(Stored data entries)
:::
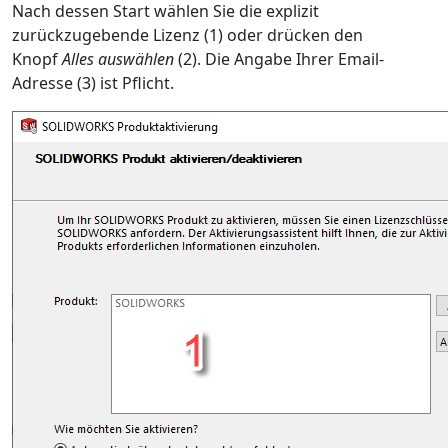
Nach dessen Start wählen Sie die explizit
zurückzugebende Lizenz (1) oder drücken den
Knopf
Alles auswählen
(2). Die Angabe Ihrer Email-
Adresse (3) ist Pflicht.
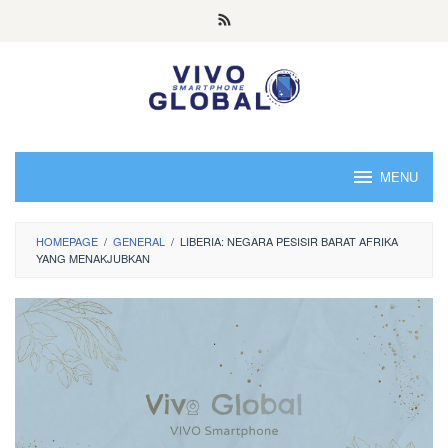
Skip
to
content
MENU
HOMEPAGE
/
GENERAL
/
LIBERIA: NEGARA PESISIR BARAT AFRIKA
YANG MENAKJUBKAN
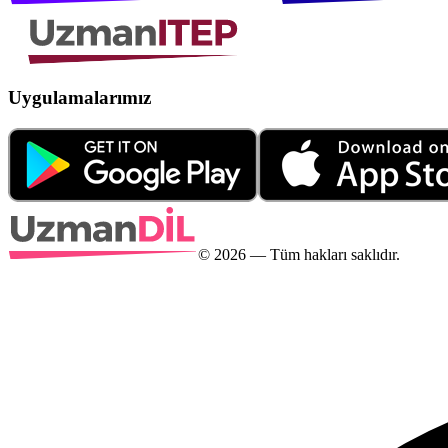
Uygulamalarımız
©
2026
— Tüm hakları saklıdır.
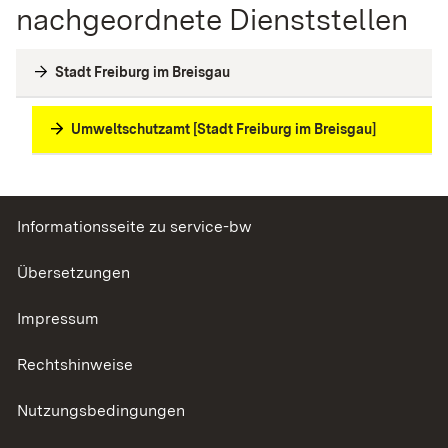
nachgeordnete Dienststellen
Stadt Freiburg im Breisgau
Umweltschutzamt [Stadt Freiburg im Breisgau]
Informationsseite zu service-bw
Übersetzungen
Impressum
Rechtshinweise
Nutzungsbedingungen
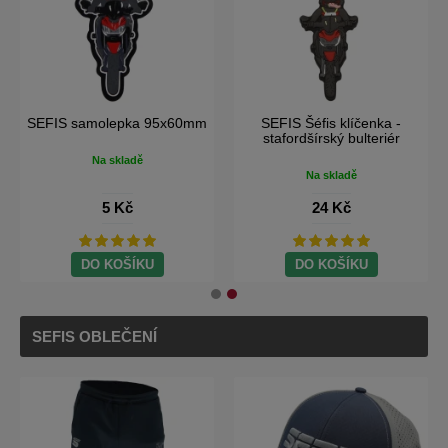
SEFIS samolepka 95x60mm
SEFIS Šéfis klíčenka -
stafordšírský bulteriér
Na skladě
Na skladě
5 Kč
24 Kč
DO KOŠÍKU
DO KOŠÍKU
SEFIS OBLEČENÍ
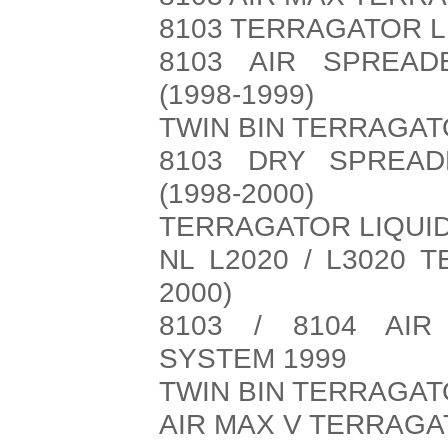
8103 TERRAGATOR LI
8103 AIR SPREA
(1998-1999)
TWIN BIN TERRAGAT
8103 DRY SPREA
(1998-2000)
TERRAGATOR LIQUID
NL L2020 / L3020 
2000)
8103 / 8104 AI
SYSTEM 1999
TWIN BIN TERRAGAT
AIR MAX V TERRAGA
:::
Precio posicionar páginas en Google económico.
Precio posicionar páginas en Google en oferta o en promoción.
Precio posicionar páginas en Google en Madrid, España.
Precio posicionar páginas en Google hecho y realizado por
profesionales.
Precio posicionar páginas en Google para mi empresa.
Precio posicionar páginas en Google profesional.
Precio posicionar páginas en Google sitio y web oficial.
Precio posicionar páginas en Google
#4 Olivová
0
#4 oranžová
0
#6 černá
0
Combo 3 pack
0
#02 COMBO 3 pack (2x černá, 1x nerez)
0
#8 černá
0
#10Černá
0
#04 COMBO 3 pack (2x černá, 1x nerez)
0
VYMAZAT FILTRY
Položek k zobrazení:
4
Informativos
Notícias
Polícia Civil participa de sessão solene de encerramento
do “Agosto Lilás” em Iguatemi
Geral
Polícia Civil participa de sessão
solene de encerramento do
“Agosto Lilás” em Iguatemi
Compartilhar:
:::
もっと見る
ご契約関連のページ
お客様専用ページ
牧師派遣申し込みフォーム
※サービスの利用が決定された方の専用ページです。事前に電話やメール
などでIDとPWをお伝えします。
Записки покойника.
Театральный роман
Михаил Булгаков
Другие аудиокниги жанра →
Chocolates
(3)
:::
* PROBLEM TO SOLVE:
Output exactly, and only, the lines of the entries above from the one with "Nach dessen Start wählen Sie die explizit" up to and including the one with "SEFIS samolepka 95x60mm"; pictures are to be left out.

* EXPECTED ANSWER:
Nach dessen Start wählen Sie die explizit
zurückzugebende Lizenz (1) oder drücken den
Knopf
Alles auswählen
(2). Die Angabe Ihrer Email-
Adresse (3) ist Pflicht.
Skip
to
content
MENU
HOMEPAGE
/
GENERAL
/
LIBERIA: NEGARA PESISIR BARAT AFRIKA
YANG MENAKJUBKAN
Uygulamalarımız
©
2026
— Tüm hakları saklıdır.
nachgeordnete Dienststellen
Stadt Freiburg im Breisgau
Umweltschutzamt [Stadt Freiburg im Breisgau]
Informationsseite zu service-bw
Übersetzungen
Impressum
Rechtshinweise
Nutzungsbedingungen
SEFIS samolepka 95x60mm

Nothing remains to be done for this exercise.